Don’t get lost. It may seem like a big ocean, but it is all water. Exactly the same. Every drop. Once you realize this you’ll never be lost again.
Don’t breathe if you’re under water. You’re no fish. Don’t forget that! It’s good advice! Know thyself – you’re no fish. You may swim in the water, but you can’t breathe it, my friend. That is the truth. Breathe your own air.
(If you’re still following, you’re doing well. This too is all part of the cover story.)
You’re no fish. Don’t breathe the water. If you’ve ever known anyone who has drowned, this may seem heartless, but I say they should have known better. We’re no fish.






And what if the papers were about the man who wrote them? What if the papers were his own diaries, what if this whole cover story is his own diary? And would a diary be so different from any other work of the mind? Does it not always just tell of its own experience, whether by adressing the supposed audience as "Dear diary" or "Beloved Elizabeth" or anything else?
Are the papers not by him? Or is the cover story he made not about him? Is it that which he wants to admit or that which he wants to deny? Because I once got told that freedom and innocence depend on each other, but then so do mortality and the solitude of being a person. If he admits the one, he admits the other.
But he wanted the ideas to be considered without the man who wrote them to be considered, to be text-immanent, so to speak. But there is only so much one can do with such an analysis of a text because there is just so much another person is and understands.
He denies the person, he denies the rightful place of the person as the creator of the ideas. Thus he denies the mortal constitution of their creators, he makes the ideas immortal and relates them to God.
He, himself, as he discloses himself against the concept of personal authorship, begins talking to himself as if he was talking to God.
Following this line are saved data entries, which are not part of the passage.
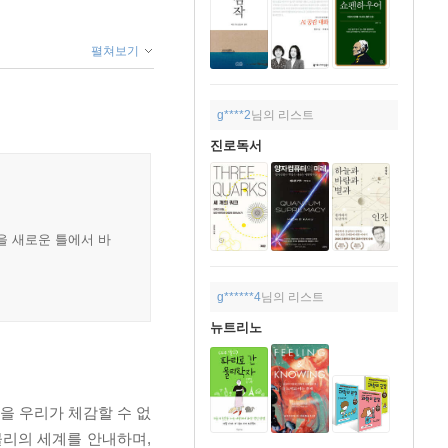
펼쳐보기
g****2
님의 리스트
진로독서
을 새로운 틀에서 바
g******4
님의 리스트
뉴트리노
을 우리가 체감할 수 없
물리의 세계를 안내하며,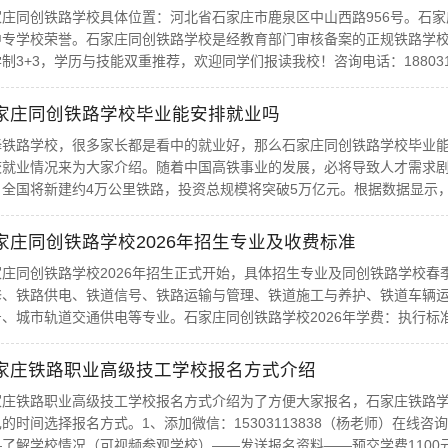
家庄同创铁路学校具体位置：河北省石家庄市鹿泉区中山西路956号。石
中专学校荣誉。石家庄同创铁路学校是经教育部门审核备案的正规铁路学校
制3+3，学历与技能双重推荐，欢迎同学们报读我校！咨询电话：18803116
家庄同创铁路学校毕业能安排就业吗
择铁路学校，很多家长都是看中的就业好，那么石家庄同创铁路学校毕业
校就业情况来为大家介绍。随着中国高铁事业的发展，必将导致人才需求剧
全国将新建约4万公里铁路，投资总规模将突破5万亿元。根据数据显示，中国
家庄同创铁路学校2026年招生专业及收费标准
家庄同创铁路学校2026年招生正式开始，具体招生专业及同创铁路学校春
修、铁路供电、铁道信号、铁路运输与管理、铁道施工与养护、铁道车辆
、城市轨道交通供电等专业。石家庄同创铁路学校2026年学费：执行标准950
家庄铁路职业高级技工学校报名方式介绍
家庄铁路职业高级技工学校报名方式介绍为了方便大家报名，石家庄铁路
的时间选择报名方式。1、添加微信：15303113838（杨老师）在
了解学校情况（可视频参观学校）——发送报名资料——预交学费1100元建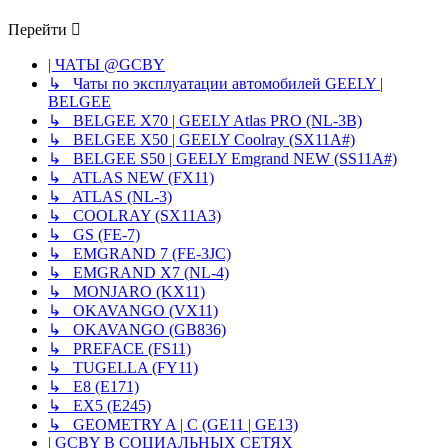
Перейти
| ЧАТЫ @GCBY
↳ Чаты по эксплуатации автомобилей GEELY |
BELGEE
↳ BELGEE X70 | GEELY Atlas PRO (NL-3B)
↳ BELGEE X50 | GEELY Coolray (SX11A#)
↳ BELGEE S50 | GEELY Emgrand NEW (SS11A#)
↳ ATLAS NEW (FX11)
↳ ATLAS (NL-3)
↳ COOLRAY (SX11A3)
↳ GS (FE-7)
↳ EMGRAND 7 (FE-3JC)
↳ EMGRAND X7 (NL-4)
↳ MONJARO (KX11)
↳ OKAVANGO (VX11)
↳ OKAVANGO (GB836)
↳ PREFACE (FS11)
↳ TUGELLA (FY11)
↳ E8 (E171)
↳ EX5 (E245)
↳ GEOMETRY A | C (GE11 | GE13)
| GCBY В СОЦИАЛЬНЫХ СЕТЯХ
He is confusing God and himself. He is considering himself not mortal anymore. His parable's moral is that others, who cannot pacify themselves with this should have known better.
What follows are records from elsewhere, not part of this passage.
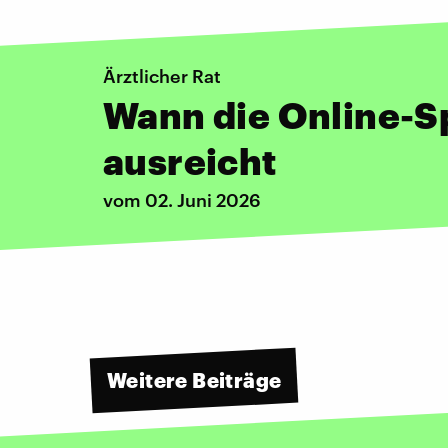
Ärztlicher Rat
Wann die Online-
ausreicht
vom 02. Juni 2026
Weitere Beiträge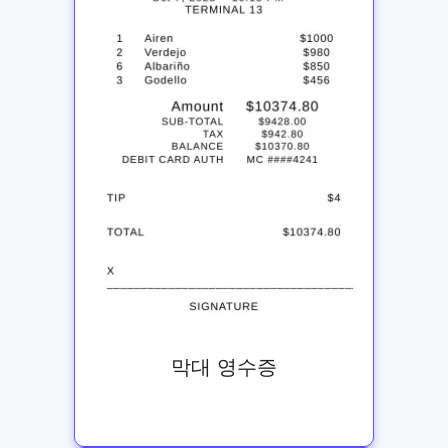
막대 영수증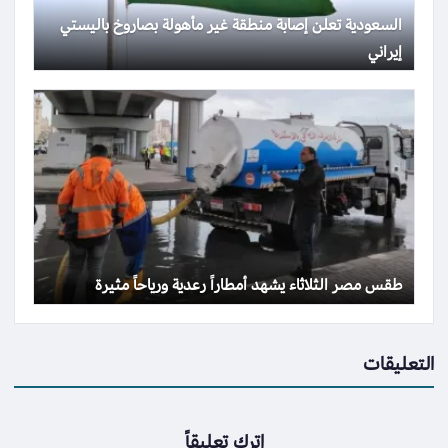
السعودية تعلن إصابة منطقة غير مأهولة بصاروخ باليستي
إيراني
طقس مصر الثلاثاء يشهد أمطاراً رعدية ورياحاً مثيرة
التعليقات
اترك تعليقاً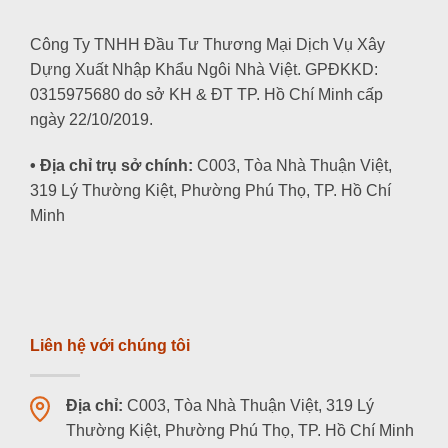
Công Ty TNHH Đầu Tư Thương Mại Dịch Vụ Xây
Dựng Xuất Nhập Khẩu Ngôi Nhà Việt. GPĐKKD:
0315975680 do sở KH & ĐT TP. Hồ Chí Minh cấp
ngày 22/10/2019.
• Địa chỉ trụ sở chính:
C003, Tòa Nhà Thuận Việt,
319 Lý Thường Kiệt, Phường Phú Thọ, TP. Hồ Chí
Minh
Liên hệ với chúng tôi
Địa chỉ:
C003, Tòa Nhà Thuận Việt, 319 Lý
Thường Kiệt, Phường Phú Thọ, TP. Hồ Chí Minh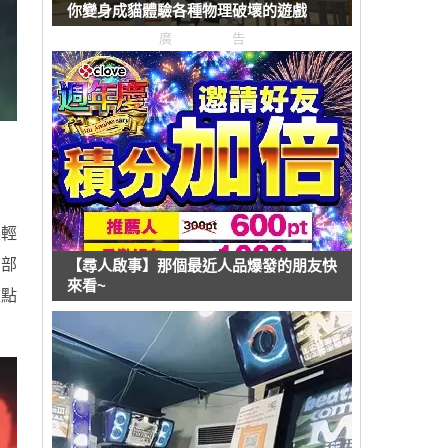
你變身成貓體驗各種物理破壞的遊戲
廣告
很輕
的部
【尋人啟事】那個最近人品爆發的朋友快
來看~
重點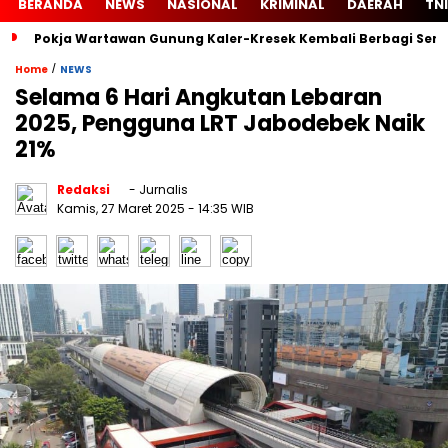
BERANDA
NEWS
NASIONAL
KRIMINAL
DAERAH
TNI
Pokja Wartawan Gunung Kaler-Kresek Kembali Berbagi Semb
/
Home
NEWS
Selama 6 Hari Angkutan Lebaran
2025, Pengguna LRT Jabodebek Naik
21%
Redaksi
- Jurnalis
Kamis, 27 Maret 2025
- 14:35 WIB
I don't think I like his denial. I think he denies more than he can, and maybe that makes him able to dive deeper into this world of water, but I can guarantee that there will be parts of this world (and for lack of a better word I will be calling them oceans, that is to say: worlds within worlds) that he will never see or experience or understand.
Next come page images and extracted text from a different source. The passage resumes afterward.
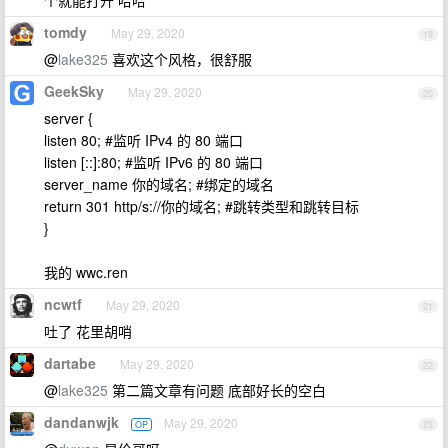
个就能打开 哈哈
tomdy
May 29, 2020
19
@
lake325
喜欢这个风格，很舒服
GeekSky
May 29, 2020
20
server {
listen 80; #监听 IPv4 的 80 端口
listen [::]:80; #监听 IPv6 的 80 端口
server_name 你的域名; #绑定的域名
return 301 http/s://你的域名; #跳转类型和跳转目标
}
我的 wwc.ren
ncwtf
May 29, 2020
21
吐了 花里胡哨
dartabe
May 29, 2020
22
@
lake325
第二篇文章有问题 底部好长的空白
dandanwjk
May 29, 2020
OP
23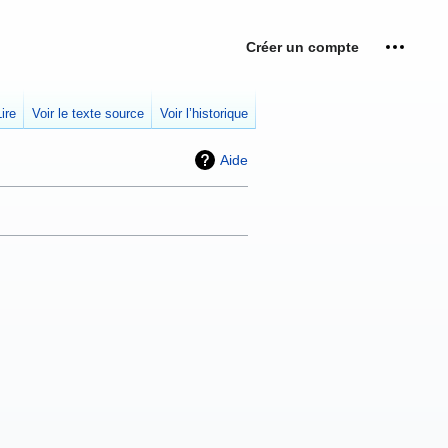
Créer un compte
Outils p
replié
Lire
Voir le texte source
Voir l’historique
Aide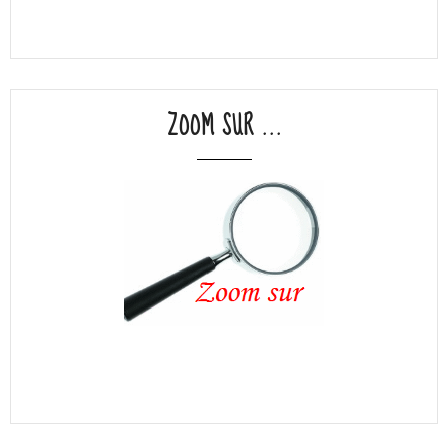
ZOOM SUR ...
When I was a little kid of maybe six years, I had an ever reoccuring dream: An evil magician had set the whole world underwater, everybody had drowned and only I had survived, sliding through the deep oceans in some kind of air bubble that had mysteriously been set up around me. I saw dark places, morays, creatures of unbelievable malice nature and such and I was scared, scared for my air bubble to burst. Probably scared to get lost, I admit.
But I am not lost. I have understood and hence found myself: I have exactly my place, here in space and time, being able to walk through the one and generally experiencing the other. I am growing in some places and in others I am already decaying. I see all kinds of entropies unfold around me. I am mortal and mortality is the essence of the drops of this watery world.
I do not consider myself better because of this, just different. Majorly different, since I do obviously not have nor fully understand the reasons of Victor Eremita (probably an anagram of "A crime over tit"). I do not have his reasons and thus I do not possess his neccessity for his denial. I am not judging him.
I am judging him as an author whose work is available. And thanks for that, I would love to read a sequel!